EXERCISE OBJECTIVE » Only one stretch of the records below is wanted: the lines from the one holding "Abuz psihologic" through the one holding "UnAltAngajat". Return it exactly, both ends included.

[MATERIAL PROVIDED Boundary: Start]

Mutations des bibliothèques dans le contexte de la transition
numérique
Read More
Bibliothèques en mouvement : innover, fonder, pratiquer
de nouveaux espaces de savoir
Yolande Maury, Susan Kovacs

[MATERIAL PROVIDED Boundary: End]
[MATERIAL PROVIDED Boundary: Start]

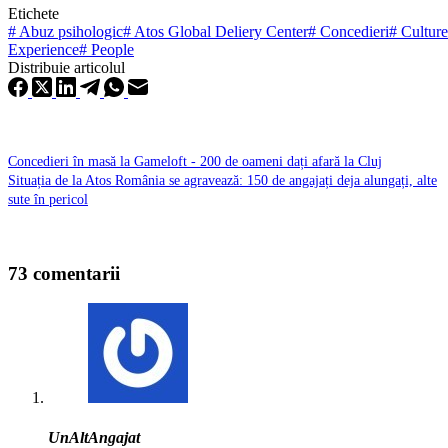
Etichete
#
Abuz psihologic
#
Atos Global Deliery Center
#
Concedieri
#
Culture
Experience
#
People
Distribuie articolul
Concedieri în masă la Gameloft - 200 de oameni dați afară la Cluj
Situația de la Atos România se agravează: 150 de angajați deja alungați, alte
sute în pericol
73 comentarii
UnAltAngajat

[MATERIAL PROVIDED Boundary: End]

WRITTEN SOLUTION »
Abuz psihologic
#
Atos Global Deliery Center
#
Concedieri
#
Culture
Experience
#
People
Distribuie articolul
Concedieri în masă la Gameloft - 200 de oameni dați afară la Cluj
Situația de la Atos România se agravează: 150 de angajați deja alungați, alte
sute în pericol
73 comentarii
UnAltAngajat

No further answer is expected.